• What is needed
Reproduce the records word for word, leaving out any pictures they hold.

• Provided data
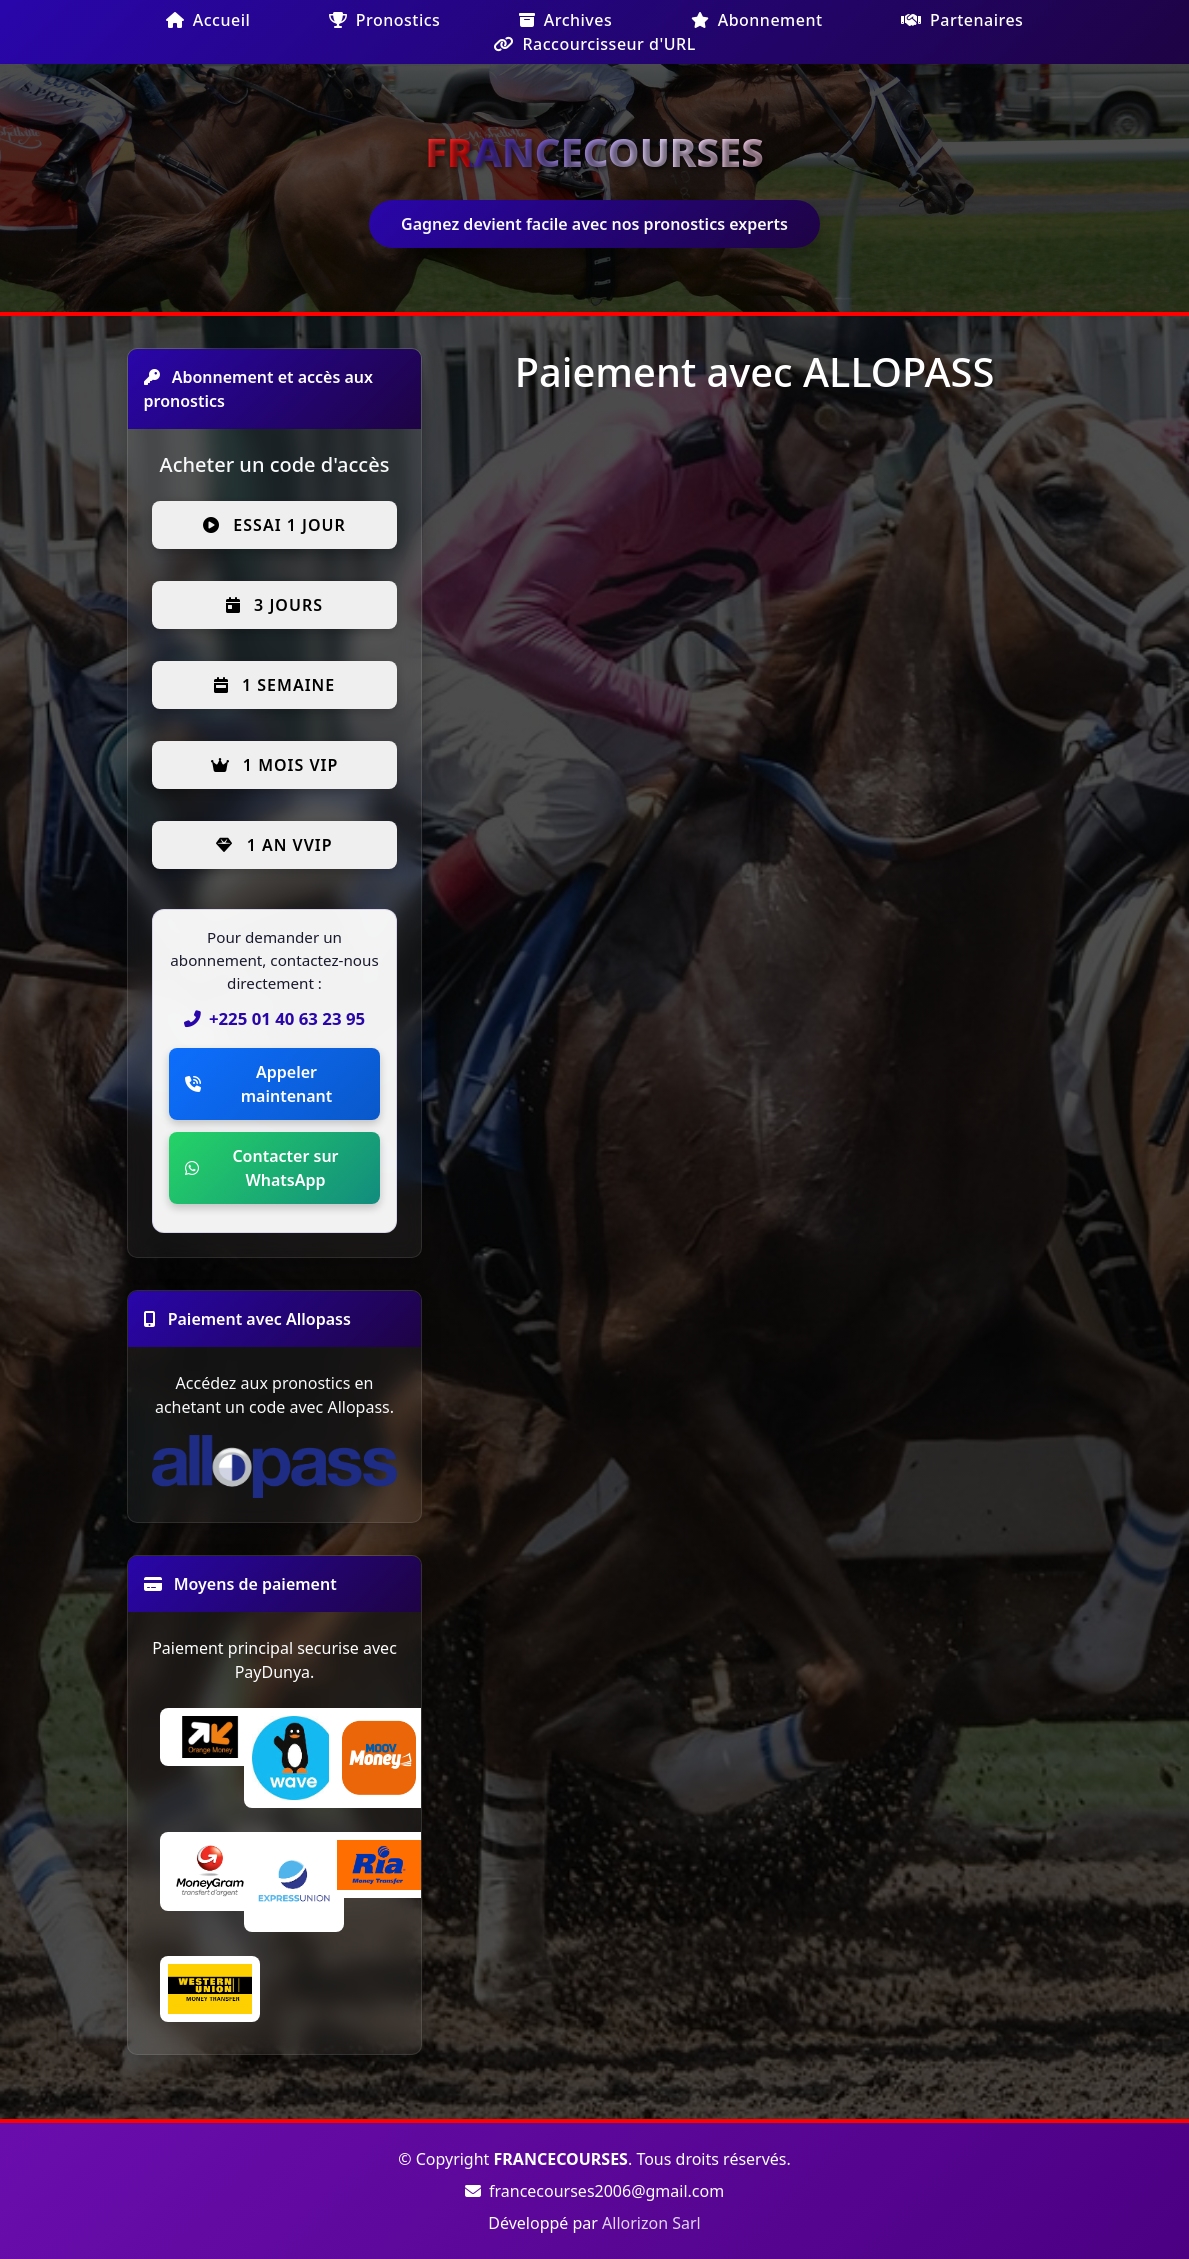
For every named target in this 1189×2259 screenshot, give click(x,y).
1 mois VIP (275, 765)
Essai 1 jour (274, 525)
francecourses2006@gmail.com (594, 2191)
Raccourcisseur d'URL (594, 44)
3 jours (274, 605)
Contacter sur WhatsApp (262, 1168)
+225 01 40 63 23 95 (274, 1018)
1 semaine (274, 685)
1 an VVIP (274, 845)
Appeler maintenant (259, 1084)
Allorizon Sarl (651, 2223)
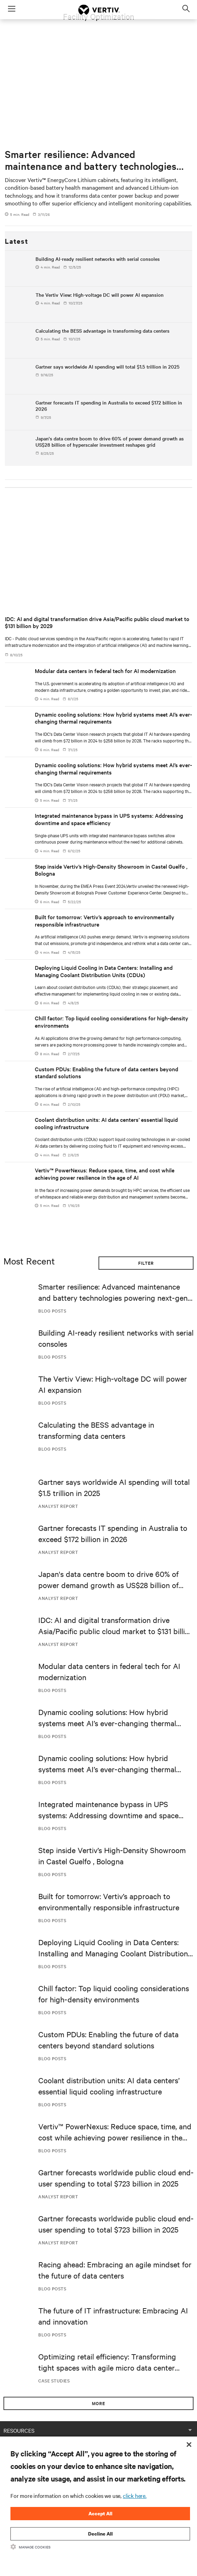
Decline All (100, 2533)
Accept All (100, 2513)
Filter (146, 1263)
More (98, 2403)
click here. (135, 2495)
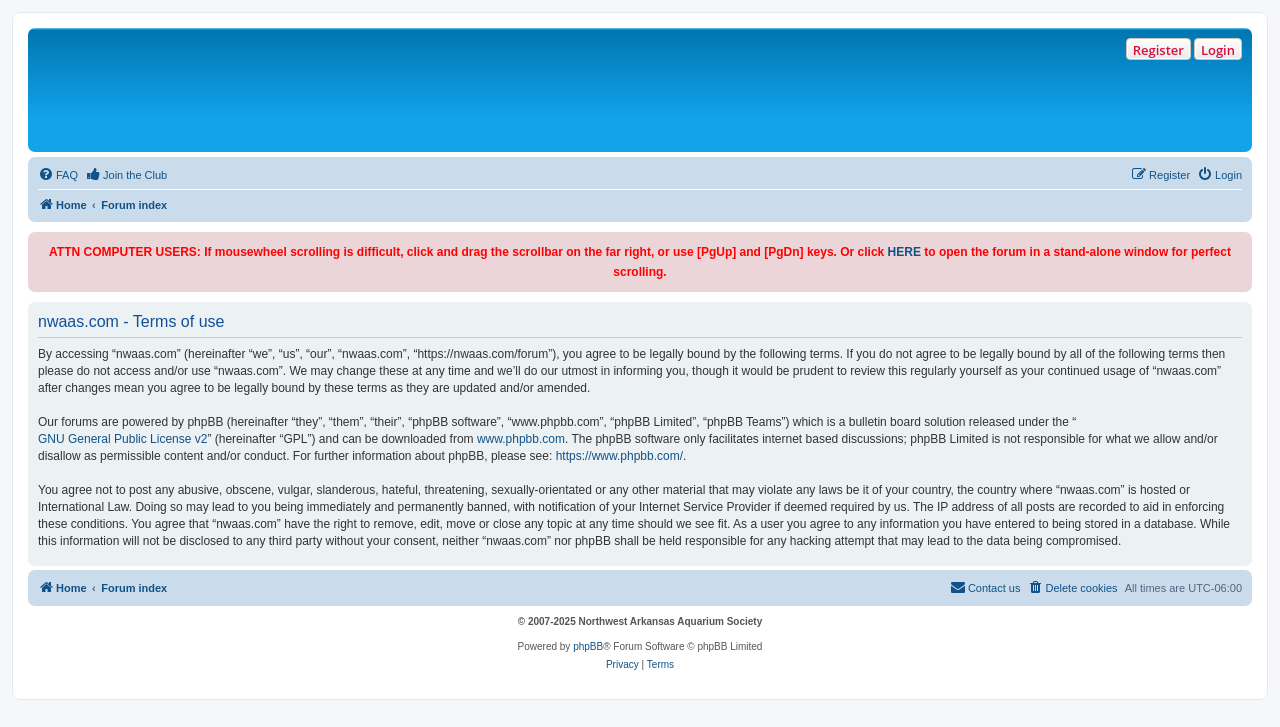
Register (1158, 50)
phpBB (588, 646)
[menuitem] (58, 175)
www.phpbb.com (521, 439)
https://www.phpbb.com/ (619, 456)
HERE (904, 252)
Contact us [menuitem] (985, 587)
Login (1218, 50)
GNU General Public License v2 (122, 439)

• Task answer
For every named target in this 1189×2259 screenshot, give click(x,y).
1 mois VIP (275, 765)
Essai 1 jour (274, 525)
francecourses2006@gmail.com (594, 2191)
Raccourcisseur d'URL (594, 44)
3 jours (274, 605)
Contacter sur WhatsApp (262, 1168)
+225 01 40 63 23 95 (274, 1018)
1 semaine (274, 685)
1 an VVIP (274, 845)
Appeler maintenant (259, 1084)
Allorizon Sarl (651, 2223)
Decline All (100, 2533)
Accept All (100, 2513)
Filter (146, 1263)
More (98, 2403)
click here. (135, 2495)
Register (1158, 50)
phpBB (588, 646)
[menuitem] (58, 175)
www.phpbb.com (521, 439)
https://www.phpbb.com/ (619, 456)
HERE (904, 252)
Contact us [menuitem] (985, 587)
Login (1218, 50)
GNU General Public License v2 (122, 439)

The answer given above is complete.